Mother’s Day in America: Historical or Hallmark Holiday?
Do you know the story of Mother’s Day? If your historical knowledge of the day assumes that it is a day for children to celebrate their mothers, then you are under-informed at best. Mother’s Day actually became a national holiday in 1914, when President Woodrow Wilson signed the bill setting aside the second Sunday of May as a special day to celebrate mothers.
How Mother’s Day Began
The roots of Mother’s Day are much deeper than Woodrow Wilson’s holiday. The concept of Mother’s Day developed from the idea that mothers should band together during times of deep sadness to prevent their burden from falling on others.
Julia Ward Howe, in 1870, penned the Mother’s Day Proclamation. This document is credited with being the first official call for an observance of a Mother’s Day. The intent, however, was far from the traditional celebration observed. Instead of celebrating mothers by taking them out to lunch and or letting them enjoy a relaxing meal and afternoon gift giving, the proclamation was a call to action.

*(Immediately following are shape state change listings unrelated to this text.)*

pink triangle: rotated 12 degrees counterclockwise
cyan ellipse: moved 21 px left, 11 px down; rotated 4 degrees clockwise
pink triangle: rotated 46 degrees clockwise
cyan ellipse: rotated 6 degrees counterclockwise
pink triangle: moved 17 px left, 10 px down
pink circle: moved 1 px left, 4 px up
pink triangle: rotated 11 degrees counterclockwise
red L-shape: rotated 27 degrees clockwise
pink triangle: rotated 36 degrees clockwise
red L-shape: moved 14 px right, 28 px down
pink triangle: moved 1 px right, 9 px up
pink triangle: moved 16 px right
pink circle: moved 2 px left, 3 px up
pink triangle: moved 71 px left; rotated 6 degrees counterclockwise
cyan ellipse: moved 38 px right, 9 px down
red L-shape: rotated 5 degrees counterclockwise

Julia Howe, being deeply affected by the pains and horrors of the Civil War, called upon mothers everywhere to rally for peace. She is quoted as saying, “We women of one country will be to tender those of another country to allow our sons to be trained to injure theirs.”

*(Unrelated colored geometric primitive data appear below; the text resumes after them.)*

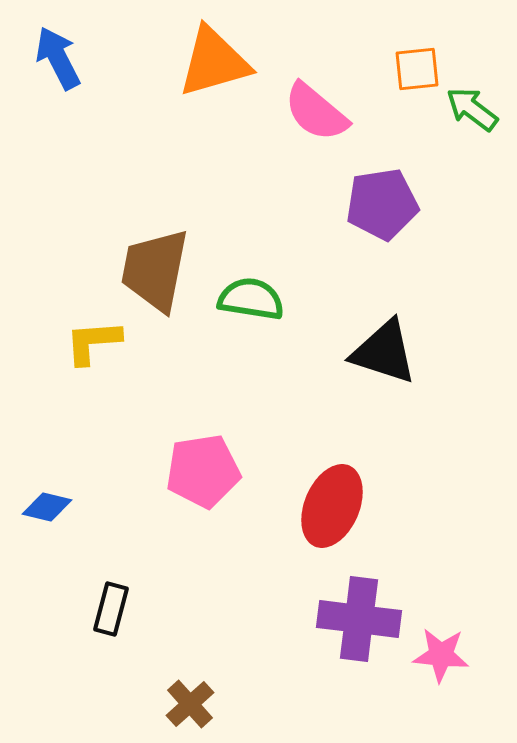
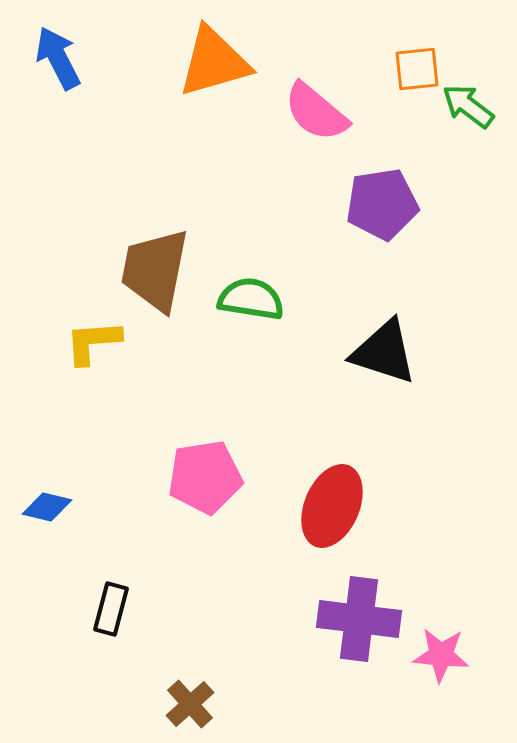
green arrow: moved 4 px left, 3 px up
pink pentagon: moved 2 px right, 6 px down
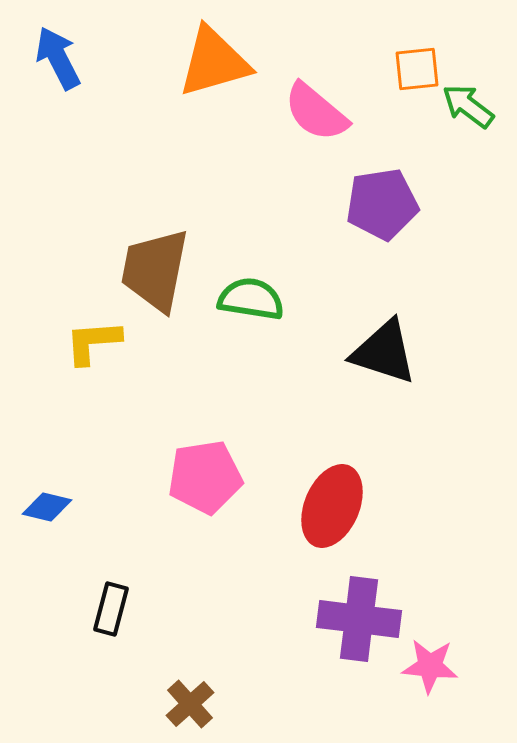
pink star: moved 11 px left, 11 px down
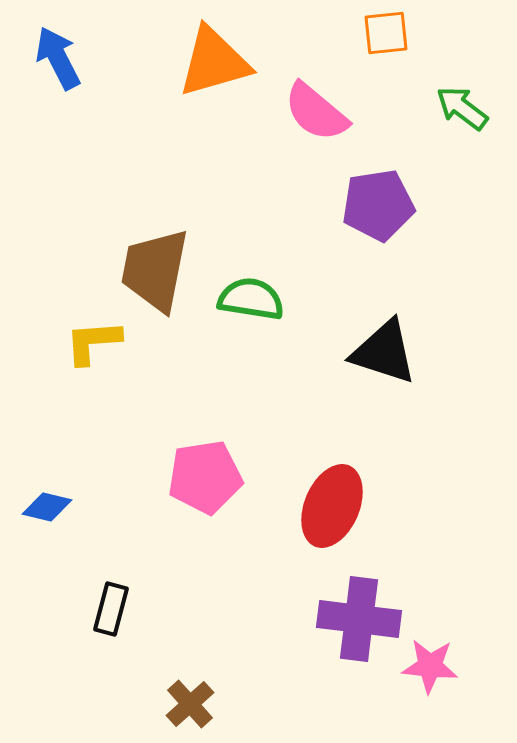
orange square: moved 31 px left, 36 px up
green arrow: moved 6 px left, 2 px down
purple pentagon: moved 4 px left, 1 px down
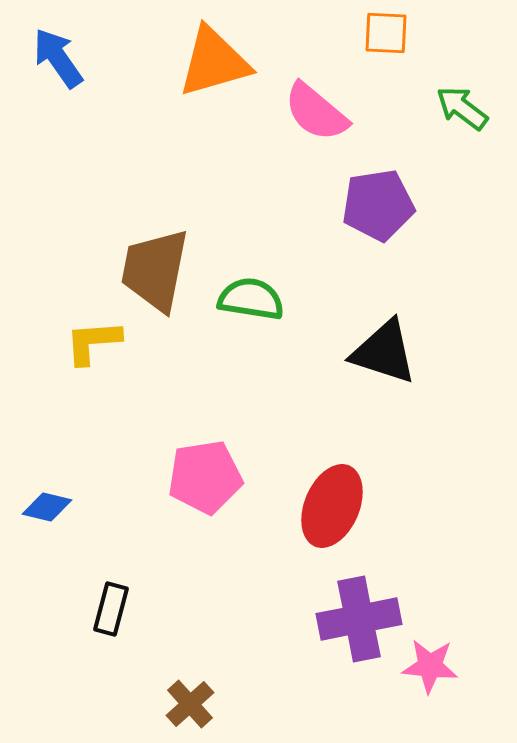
orange square: rotated 9 degrees clockwise
blue arrow: rotated 8 degrees counterclockwise
purple cross: rotated 18 degrees counterclockwise
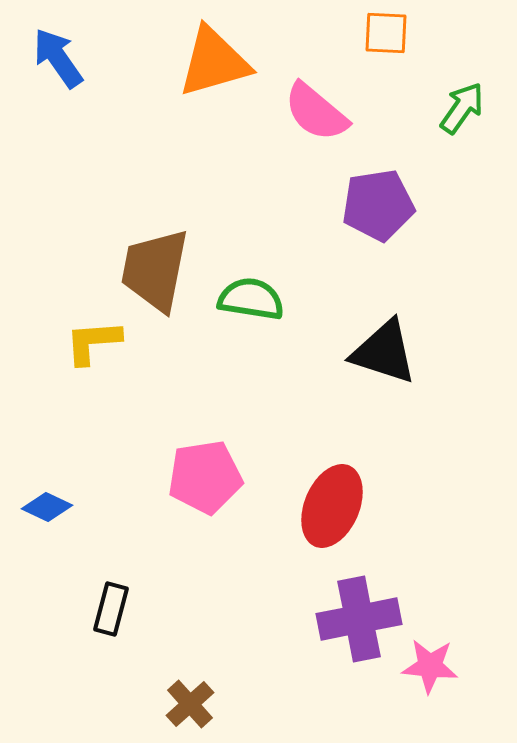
green arrow: rotated 88 degrees clockwise
blue diamond: rotated 12 degrees clockwise
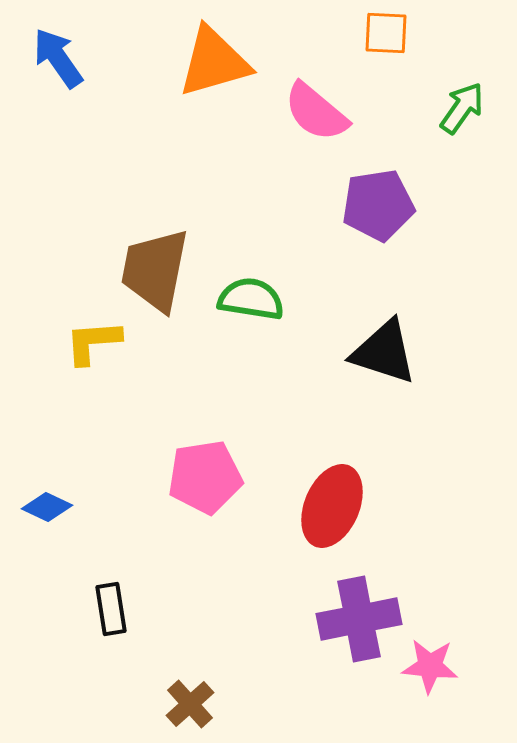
black rectangle: rotated 24 degrees counterclockwise
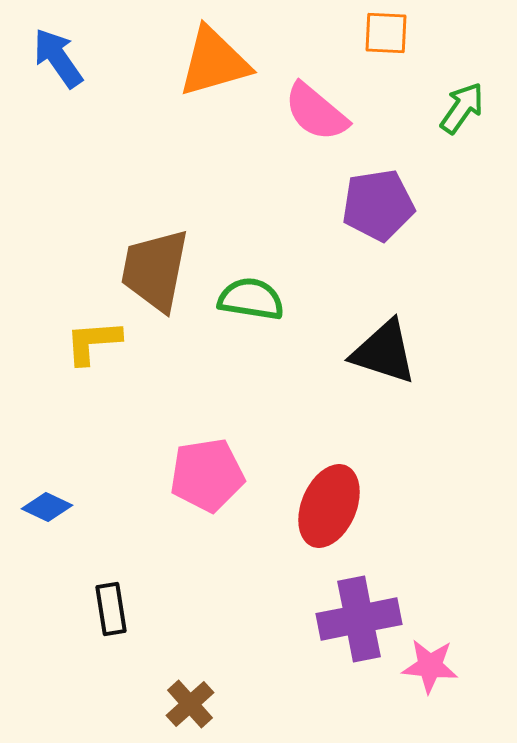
pink pentagon: moved 2 px right, 2 px up
red ellipse: moved 3 px left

How many ever have thought that this day of flowers, chocolates and meals out had, at its core, the broken heart of a mother protesting war to spare other women the same agony? If you are asking yourself what happened, you are not alone. Thanks to the wheels of commercialism, this early tradition has all but buried Julia Howe’s original design and intent.
Anna Jarvis Fights For Mother’s Day
No early sponsors of Mother’s Day stood by and let this change take place without a fight. After Howe’s efforts, Mother’s Days slowly gained steam as the torch was taken up by Ann Reeves Jarvis and her daughter Anna Jarvis. Anna Jarvis saw the fledgling holiday begin to take wing when it drew the attention of the florist industry. Florists knew this was a major opportunity.
Florists were not wrong. Mother’s Day today is a $34.3 billion dollar industry, and flowers are no small part of the spending. May sees the highest sales numbers of the whole year, even beating out June with its plethora of weddings.
Florists See The Opportunity
As florists began to advertise flowers for Mother’s Day, and hold Mother’s Day events, Anna Jarvis began to decry the shift into commercialization. She protested saying, “[Mother’s Day] is to be a day of sentiment, not profit.”
Since standing idly by was not her way, Jarvis sued the sponsors of a Mother’s Day events in an effort to prevent it from taking place. In 1930, she was arrested for disturbing the peace by trying to prevent the sale of flowers at a Mother’s Day event. In 1938 Jarvis attempted to get a copyright Mother’s Day, which would have enabling her to control use of both the term and the holiday itself.
Jarvis failed, died blind and alone and ironically, childless in 1948. Yet in spite of her destitute condition, she was cared for in her blindness by an anonymous benefactor. That benefactor? The Florist’s Exchange. Anna Jarvis had been instrumental in getting Mother’s Day set apart by the US Government as a national holiday. Whatever else she did later was a minor imposition when compared to the jump in flower profits.
So what are you getting for your mother this year? She may not appreciate a history lesson, but flowers would be nice.